I mean don't get me wrong, the data is valuable. But this is a company that constantly says "fuck you" to the law and fair work practices. Let's keep that in mind.
Uber is engaged in civil disobedience against unjust laws that exist to protect political insiders. When did this become a bad thing?
"Movement makes all insights available under the Creative Commons, Attribution Non-Commercial license."
The experience in Boston was that Uber anonymized the data too much for it to be useful[1]. I would be very skeptical of this as it seems to be a program publicly touted as useful, but the e-mails obtained via FOIA requests show it to not be. I'm not sure what the solution is since privacy should be a concern.
[1] https://www.boston.com/news/business/2016/06/16/bostons-uber...
> [Boston chief information officer Jascha Franklin-Hodge] said the data has been useful to show the volume of Uber rides in Boston and users’ typical wait times, but it has not done much to aid in city planning.
In other words, that was just a PR offensive. Maybe this new iteration will be something else, but I would be skeptical.
> What are the licensing terms?
Now, that's pretty interesting.
I wonder if we'll have API level access in a way that we can build tools on this data.
NYC already releases this information for taxis. It might even include Uber rides since they all have TLC plates, though I'm not sure.
http://www.nyc.gov/html/tlc/html/about/trip_record_data.shtm...
I do wonder if there any holes in this idea though: What if they released the data the number of cars per hour per segment of road (a segment meaning a continuous piece of road between two intersections) rounded to the nearest multiple of 10?
Example technique: if you treat each record as a (src,dst) pair of (lat,lon) pairs or somesuch, you can then build a 4d grid whose cells you populate with (Laplace) noisy counts. This provides eps-differential privacy when the noise is roughly 1/eps.
Whenever counts are sufficiently large, you can refine the contents of the cell and ask again. If you do the refinement at most k times, you get k*eps-differential privacy. There are smarter ways that work even better.
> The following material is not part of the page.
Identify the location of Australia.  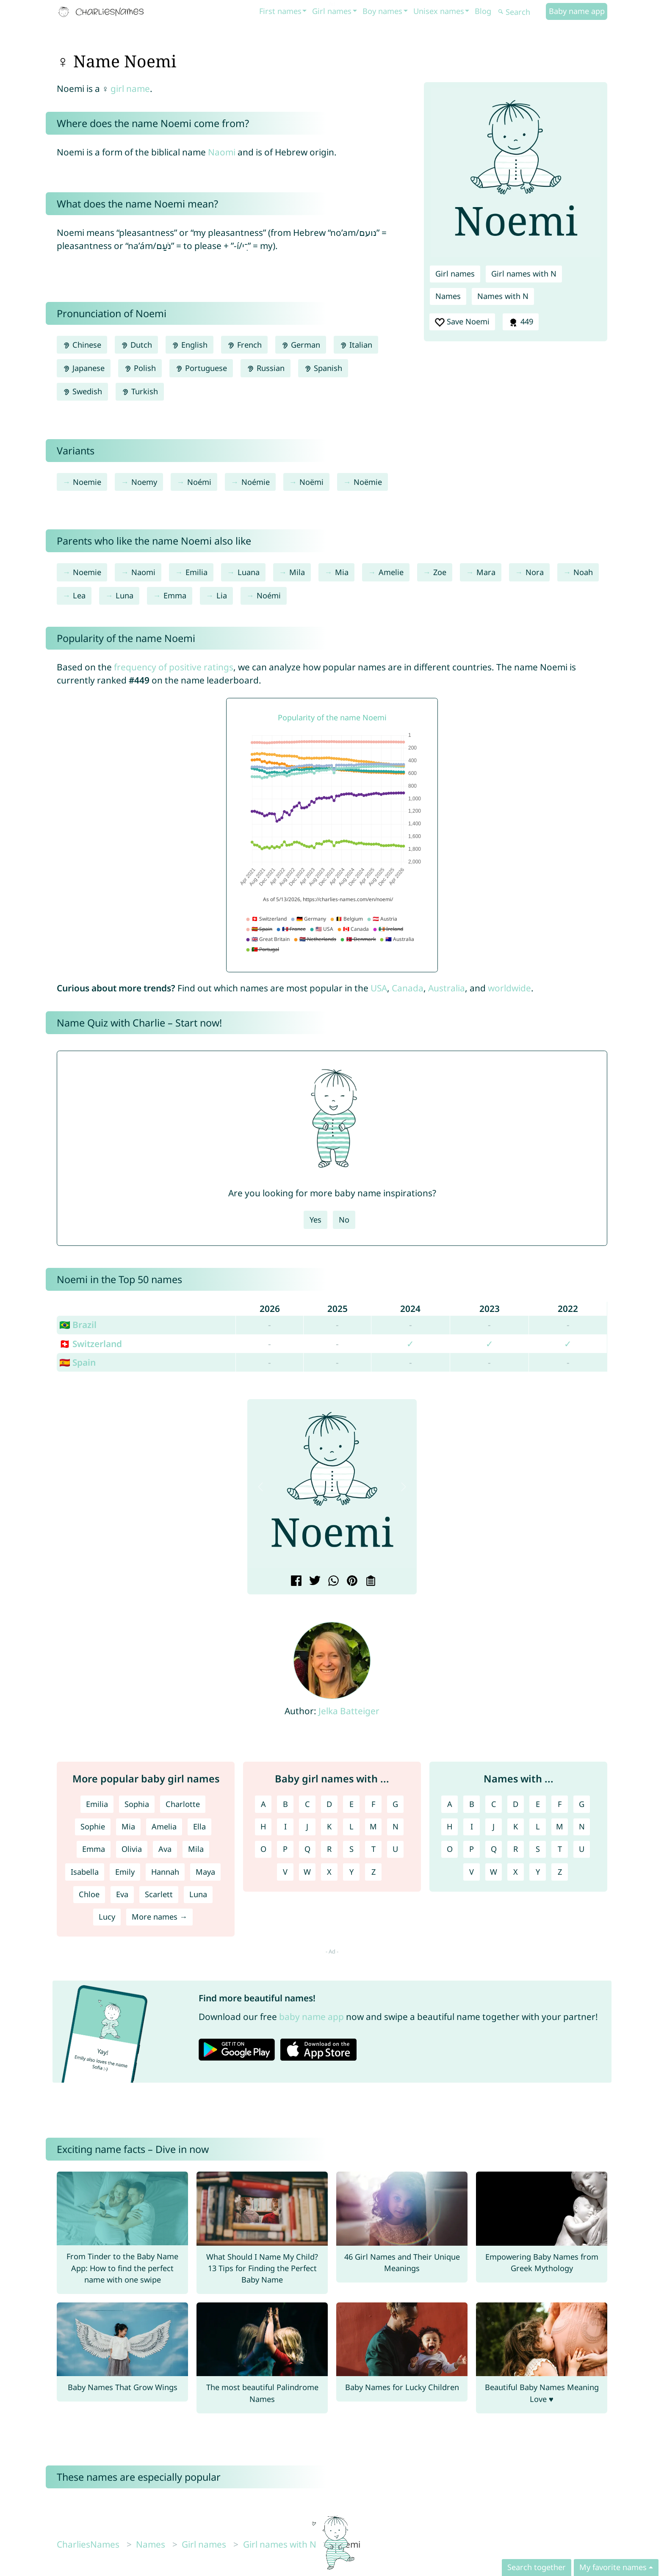
(446, 988).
These provide "trip privacy", meaning they mask the presence/absence of individual trips. Uber presumably has user identifiers, and could group all trips by one user together, and do the same counting where the weight of each trip is scaled down so that they sum to at most one for each user. This would then give "user privacy", meaning it masks the presence/absence of individual users.
Aggregation is a common method for anonymization. One approach is to only display trips that were made by at least 15 different people in a day.
EDIT: I think in the video they showed census tracts, which is one of many geographic units they could choose from.
Good idea though, but not applicable everywhere
https://www.bloomberg.com/news/articles/2017-01-05/uber-does...
I genuinely do not believe this. If they intended on making anonymized data open, they wouldn't have a marketing site up already.